_Task prompt_: State, as a bare number, how many lines below contain "vele".

_Data to use_:
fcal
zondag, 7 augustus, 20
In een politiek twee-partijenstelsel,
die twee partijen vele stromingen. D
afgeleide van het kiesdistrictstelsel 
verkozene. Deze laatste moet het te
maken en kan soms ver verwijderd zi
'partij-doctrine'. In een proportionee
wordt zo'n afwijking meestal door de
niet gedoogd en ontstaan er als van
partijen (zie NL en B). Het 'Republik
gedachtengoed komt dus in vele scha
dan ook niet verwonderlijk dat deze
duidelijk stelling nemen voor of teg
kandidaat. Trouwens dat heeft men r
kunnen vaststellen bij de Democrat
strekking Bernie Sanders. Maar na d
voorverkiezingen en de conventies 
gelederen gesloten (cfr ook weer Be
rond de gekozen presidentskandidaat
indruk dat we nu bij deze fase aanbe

_Solution_: 2